Marek Rogoziński — Fri, 11 Nov 2011 20:52:52 +0000

During the Lucene Eurocon 2011 conference we gave a talk about a tool that will enable you to analyze Solr search results. We promised, that the public version of the tool will be released soon. We would like to ensure that we are getting close to that moment. Right now we are focusing on the following things:

rebuilding Lucene explain information analyzer so it is ready for the changes in Lucene 4.0 (per field similarity and flexible similarity)
user interface rebuild along with some changes to the usability
code cleaning and preparation for publishing sources

Fortunately autumn and winter evenings are just perfect for work We will try to make http://explain.solr.pl available as soon as possible.

Lucene Eurocon 2011 – day one

Rafał Kuć — Mon, 07 Nov 2011 20:52:18 +0000

As we wrote a few days ago we are back from this year Lucene Eurocon, which took place in Barcelona. Despite the fact that the videos will be available shortly, we decided to wrote something about those presentations we attended to.

Keynote (Search + Big Data: It’s (still) All About the User”, Grant Ingersoll)

The first day started at 8:30, at the time of the day which is called a “night” by the Spanish This year the conference was started by Grant Ingersoll with his presentation titled “Search + Big Data: It’s (still) All About the User” (slides, video). Grant reminded us that despite all the superb technologies, we deal with every day, we should always focus at the end user. Therefore, we should do everything to ensure that users are satisfied with the application we created. Grant showed that, despite the fact that developers have more and more technologically advanced tools, everything comes down to the same – the most important is still the user. You should definitely keep this in mind.

Keynote #2 (Architecting the Future of Big Data & Search, Eric Baldeschwieler)

The second presentation we attended to during the conference was “architecting the Future of Big Data & Search” by Eric Baldeschwieler (slides, video). During the presentation Eric tried to answer whether Lucene and Hadoop are able to work efficiently within a single system. At the beginning we were given a large dose of information on the Map/Reduce algorithm, Hadoop and HBase. The second part of the presentation was a case study of the implementation of the Apache Hadoop at Yahoo and how Map/Reduce helped in the implementation of daily tasks of the system. At the very end of the we were given information about Lucene and Hadoop integration. Lots of interesting information, I recommend to watch the movie as soon as it gets published.

The thing about the index structure (Portable Lucene Index Format & Applications, Andrzej Białecki)

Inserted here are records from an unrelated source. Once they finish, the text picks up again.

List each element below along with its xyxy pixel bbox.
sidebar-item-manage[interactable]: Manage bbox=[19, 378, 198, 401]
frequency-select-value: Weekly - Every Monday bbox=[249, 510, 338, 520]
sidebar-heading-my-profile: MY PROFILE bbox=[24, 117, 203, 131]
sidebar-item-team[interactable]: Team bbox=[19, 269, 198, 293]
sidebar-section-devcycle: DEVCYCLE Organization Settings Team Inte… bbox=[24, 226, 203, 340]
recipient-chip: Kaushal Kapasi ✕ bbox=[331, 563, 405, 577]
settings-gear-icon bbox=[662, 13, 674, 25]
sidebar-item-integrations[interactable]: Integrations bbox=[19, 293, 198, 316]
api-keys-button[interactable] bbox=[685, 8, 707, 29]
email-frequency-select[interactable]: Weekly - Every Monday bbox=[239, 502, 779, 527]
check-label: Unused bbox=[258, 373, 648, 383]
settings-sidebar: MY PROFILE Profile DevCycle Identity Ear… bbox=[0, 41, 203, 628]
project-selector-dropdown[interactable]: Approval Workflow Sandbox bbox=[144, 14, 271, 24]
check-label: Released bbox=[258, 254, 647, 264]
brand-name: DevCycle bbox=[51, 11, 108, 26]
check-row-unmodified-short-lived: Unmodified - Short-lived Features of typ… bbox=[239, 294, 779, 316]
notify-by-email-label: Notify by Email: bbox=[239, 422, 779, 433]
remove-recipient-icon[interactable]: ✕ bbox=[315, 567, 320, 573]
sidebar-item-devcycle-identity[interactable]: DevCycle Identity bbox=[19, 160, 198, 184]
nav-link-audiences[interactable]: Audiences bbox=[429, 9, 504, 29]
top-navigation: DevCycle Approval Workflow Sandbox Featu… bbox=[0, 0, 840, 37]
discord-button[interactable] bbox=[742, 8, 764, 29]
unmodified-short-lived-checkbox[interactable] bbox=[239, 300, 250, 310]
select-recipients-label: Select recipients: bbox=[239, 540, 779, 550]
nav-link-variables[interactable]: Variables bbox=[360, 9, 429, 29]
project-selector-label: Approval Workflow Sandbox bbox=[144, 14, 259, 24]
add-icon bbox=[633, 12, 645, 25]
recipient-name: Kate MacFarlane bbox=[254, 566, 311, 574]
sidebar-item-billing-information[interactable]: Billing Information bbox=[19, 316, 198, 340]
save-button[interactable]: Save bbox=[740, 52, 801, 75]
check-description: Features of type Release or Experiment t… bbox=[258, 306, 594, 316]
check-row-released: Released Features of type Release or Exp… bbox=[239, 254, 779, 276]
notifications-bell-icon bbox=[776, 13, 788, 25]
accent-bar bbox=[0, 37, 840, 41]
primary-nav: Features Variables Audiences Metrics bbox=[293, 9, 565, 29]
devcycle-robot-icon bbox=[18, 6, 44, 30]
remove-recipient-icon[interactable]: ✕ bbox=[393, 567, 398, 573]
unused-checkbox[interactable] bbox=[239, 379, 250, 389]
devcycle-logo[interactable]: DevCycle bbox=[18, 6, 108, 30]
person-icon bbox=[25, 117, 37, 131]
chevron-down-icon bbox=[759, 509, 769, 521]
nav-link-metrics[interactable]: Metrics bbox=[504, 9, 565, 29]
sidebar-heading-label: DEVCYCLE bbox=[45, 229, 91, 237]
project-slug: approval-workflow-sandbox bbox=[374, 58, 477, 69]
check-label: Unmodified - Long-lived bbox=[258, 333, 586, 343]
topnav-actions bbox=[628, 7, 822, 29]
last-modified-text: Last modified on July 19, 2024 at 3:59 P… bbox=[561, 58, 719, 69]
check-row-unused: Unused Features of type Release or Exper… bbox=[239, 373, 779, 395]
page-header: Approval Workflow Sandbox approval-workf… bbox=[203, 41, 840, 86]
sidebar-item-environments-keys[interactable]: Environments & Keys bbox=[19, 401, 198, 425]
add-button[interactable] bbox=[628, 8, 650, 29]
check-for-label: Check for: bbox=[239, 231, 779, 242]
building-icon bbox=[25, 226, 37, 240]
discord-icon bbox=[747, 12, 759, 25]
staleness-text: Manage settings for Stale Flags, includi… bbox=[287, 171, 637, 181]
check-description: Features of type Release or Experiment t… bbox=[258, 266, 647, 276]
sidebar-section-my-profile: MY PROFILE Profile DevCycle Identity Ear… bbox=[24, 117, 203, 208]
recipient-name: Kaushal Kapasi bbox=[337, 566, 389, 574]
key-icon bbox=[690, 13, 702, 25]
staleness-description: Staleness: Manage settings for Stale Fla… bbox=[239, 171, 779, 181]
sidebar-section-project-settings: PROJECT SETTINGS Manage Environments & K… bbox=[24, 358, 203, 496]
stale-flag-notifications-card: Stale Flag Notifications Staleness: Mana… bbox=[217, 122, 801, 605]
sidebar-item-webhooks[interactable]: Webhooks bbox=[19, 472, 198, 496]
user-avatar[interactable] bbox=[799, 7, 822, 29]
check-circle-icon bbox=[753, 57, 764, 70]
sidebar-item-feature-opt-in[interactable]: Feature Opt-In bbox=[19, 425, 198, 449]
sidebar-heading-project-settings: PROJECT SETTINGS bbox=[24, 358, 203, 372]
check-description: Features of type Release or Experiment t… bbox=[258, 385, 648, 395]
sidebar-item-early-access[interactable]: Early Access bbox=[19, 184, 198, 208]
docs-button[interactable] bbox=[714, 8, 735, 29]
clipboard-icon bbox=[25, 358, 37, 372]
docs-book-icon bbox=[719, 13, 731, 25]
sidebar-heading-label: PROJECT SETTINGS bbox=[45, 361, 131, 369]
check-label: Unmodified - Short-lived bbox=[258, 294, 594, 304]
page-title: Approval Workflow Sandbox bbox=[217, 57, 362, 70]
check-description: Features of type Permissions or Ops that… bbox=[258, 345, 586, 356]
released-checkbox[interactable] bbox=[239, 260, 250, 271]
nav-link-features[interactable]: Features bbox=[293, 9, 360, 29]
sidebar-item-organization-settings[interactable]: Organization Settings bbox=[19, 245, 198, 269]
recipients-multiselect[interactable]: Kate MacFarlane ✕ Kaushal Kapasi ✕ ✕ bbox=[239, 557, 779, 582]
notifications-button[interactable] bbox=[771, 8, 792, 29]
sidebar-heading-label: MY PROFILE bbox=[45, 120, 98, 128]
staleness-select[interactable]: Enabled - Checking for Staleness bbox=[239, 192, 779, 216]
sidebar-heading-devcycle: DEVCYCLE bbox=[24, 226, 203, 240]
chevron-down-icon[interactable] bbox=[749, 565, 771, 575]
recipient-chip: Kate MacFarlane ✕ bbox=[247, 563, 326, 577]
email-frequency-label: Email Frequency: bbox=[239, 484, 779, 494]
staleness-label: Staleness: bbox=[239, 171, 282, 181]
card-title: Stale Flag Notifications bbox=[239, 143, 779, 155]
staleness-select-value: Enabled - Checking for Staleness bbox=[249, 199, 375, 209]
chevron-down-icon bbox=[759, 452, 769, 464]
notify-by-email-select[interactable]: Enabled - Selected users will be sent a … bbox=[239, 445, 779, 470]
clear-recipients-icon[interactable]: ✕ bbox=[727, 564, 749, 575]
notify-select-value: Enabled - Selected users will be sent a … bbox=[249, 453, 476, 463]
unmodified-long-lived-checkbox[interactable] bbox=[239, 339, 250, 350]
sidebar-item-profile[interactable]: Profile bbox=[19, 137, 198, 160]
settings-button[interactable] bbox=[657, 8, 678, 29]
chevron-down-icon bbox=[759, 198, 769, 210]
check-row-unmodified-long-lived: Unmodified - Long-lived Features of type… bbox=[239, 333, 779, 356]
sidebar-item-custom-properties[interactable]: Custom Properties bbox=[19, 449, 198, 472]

At this time the conference was split into three parallel sessions and we decided to go and listen to Andrzej Bialecki and his presentation titled “Lucene Index Portable Format & Applications” (slides, video). Andrzej started with information about the structure of Apache Lucene index and why backward compatibility is difficult to achieve. Then, the presentation focused on its title, which is why portable Lucene index format is needed, what are the challenges and what is the state of implementation of PortableCodec. Attendees could also see an interesting example of how to use the SimpleTextCodec and how the index data are stored in plain text:) I recommend the video to watch the whole presentation.

First topic about Solr (Improving Solr’s Update Chain, Jan Høydahl)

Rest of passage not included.